Figure 4. Precision medicine guided by human genetics.

Figure 4

Genetic testing of 1,000 people would identify 1–2% of individuals with a monogenic driver of risk. For example, individuals with familial hypercholesterolemia102 may derive particular benefit from lowering of LDL cholesterol levels with PCSK9 inhibitors. Second, damaging mutations in LPL52 or APOA548 increase CAD risk by preventing the clearance of dietary fat and triglyceride-rich lipoproteins from the bloodstream – this risk might be directly attenuated through use of inhibition of APOC3. Thirdly, those with a genetic predisposition to increased lipoprotein(a), i.e. at least two risk variants (at SNP sites rs10455872 or rs3798220) as previously characterized,70 might be offered an antisense oligonucleotide to decrease circulating levels.
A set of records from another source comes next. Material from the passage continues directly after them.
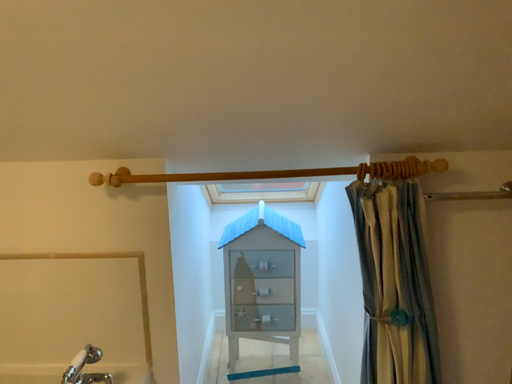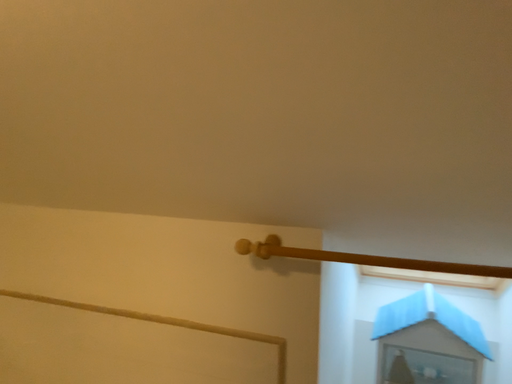 Question: How did the camera likely rotate when shooting the video?

Choices:
 (A) rotated left
 (B) rotated right

Answer: (A) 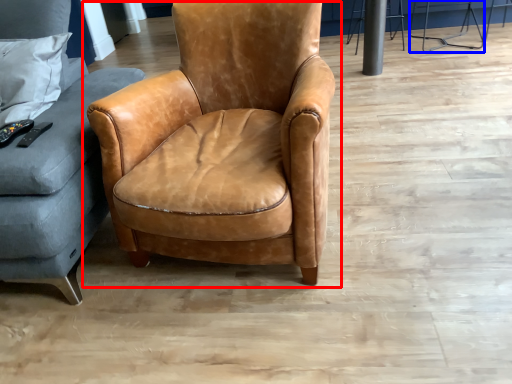 Question: Which object appears closest to the camera in this image, chair (highlighted by a red box) or bar stool (highlighted by a blue box)?

Choices:
 (A) chair
 (B) bar stool

Answer: (A)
Importantly, any such therapies would likely be incorporated in addition to guideline-based cardiovascular risk reduction therapeutics. Furthermore, confirmation that targeted PCSK9 inhibition, APOC3 inhibition, or Lp(a) reduction leads to reduction in CAD events in clinical trials is needed prior to widespread implementation. By contrast, 20% of individuals tested would be in the top quintile of a polygenic risk score – this population might be targeted for aggressive lifestyle or pharmacologic therapies beyond current treatment guidelines.